Analysis Agent applies readPaperContent on Ames et al. (1999) to extract GPR14 potency data, then runPythonAnalysis to plot vasoconstriction EC50 curves from Douglas et al. (2000) using pandas/matplotlib. verifyResponse with CoVe cross-checks RhoA mediation claims against Sauzeau et al. (2001), earning GRADE A for methodological rigor in Y-27632 inhibition stats.

Synthesize & Write

Synthesis Agent detects gaps in species-to-human translation from Maguire et al. (2000) and Douglas et al. (2000), flagging oxidative stress overlaps (Rodrigo et al., 2011). Writing Agent uses latexEditText to draft methods sections, latexSyncCitations for 10+ refs, and latexCompile for figures; exportMermaid generates RhoA signaling pathway diagrams.

Use Cases

"Extract dose-response curves for hU-II vs endothelin-1 from rat arteries and plot potency ratios"

Research Agent → searchPapers → Analysis Agent → readPaperContent (Douglas et al., 2000) → runPythonAnalysis (pandas curve fitting, matplotlib EC50 plot) → researcher gets CSV of ratios and GRADE-verified graph.

"Write LaTeX review section on urotensin II Rho-kinase mechanisms with citations"

Synthesis Agent → gap detection (Sauzeau et al., 2001) → Writing Agent → latexEditText (intro text) → latexSyncCitations (Ames 1999, Sauzeau 2001) → latexCompile → researcher gets PDF-ready section with compiled equations.

"Find code for simulating urotensin II receptor binding models"

Research Agent → searchPapers('urotensin II GPR14 simulation') → paperExtractUrls → paperFindGithubRepo → githubRepoInspect → researcher gets validated Python sim code for KD binding from linked repo.

Automated Workflows

Deep Research workflow conducts systematic review: searchPapers(50+ urotensin hits) → citationGraph → DeepScan (7-step verify on Ames et al., 1999 potency) → structured report on vasoconstrictor hierarchies. Theorizer generates hypotheses linking hU-II to oxidative hypertension (Rodrigo et al., 2011) via RhoA gaps. DeepScan applies CoVe checkpoints to species data from Douglas et al. (2000).

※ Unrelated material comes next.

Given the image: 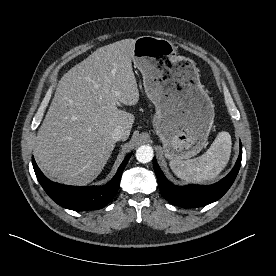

Frequently Asked Questions

What defines vasoconstrictor activity of urotensin II?

hU-II induces potent vascular contraction via GPR14, often surpassing endothelin-1 in isolated arteries (Ames et al., 1999; 788 citations).

What are key methods for studying urotensin II vasoconstriction?

[125I]-U-II binding autoradiography localizes receptors; Rho-kinase inhibitor Y-27632 tests signaling in smooth muscle (Maguire et al., 2000; Sauzeau et al., 2001).

What are foundational papers?

Ames et al. (1999; 788 citations) identifies GPR14 agonism; Sauzeau et al. (2001; 259 citations) details RhoA mediation (Circulation Research).

What open problems exist?

Species potency variability impedes human translation; oxidative stress integration with hU-II pathways unresolved (Douglas et al., 2000; Rodrigo et al., 2011).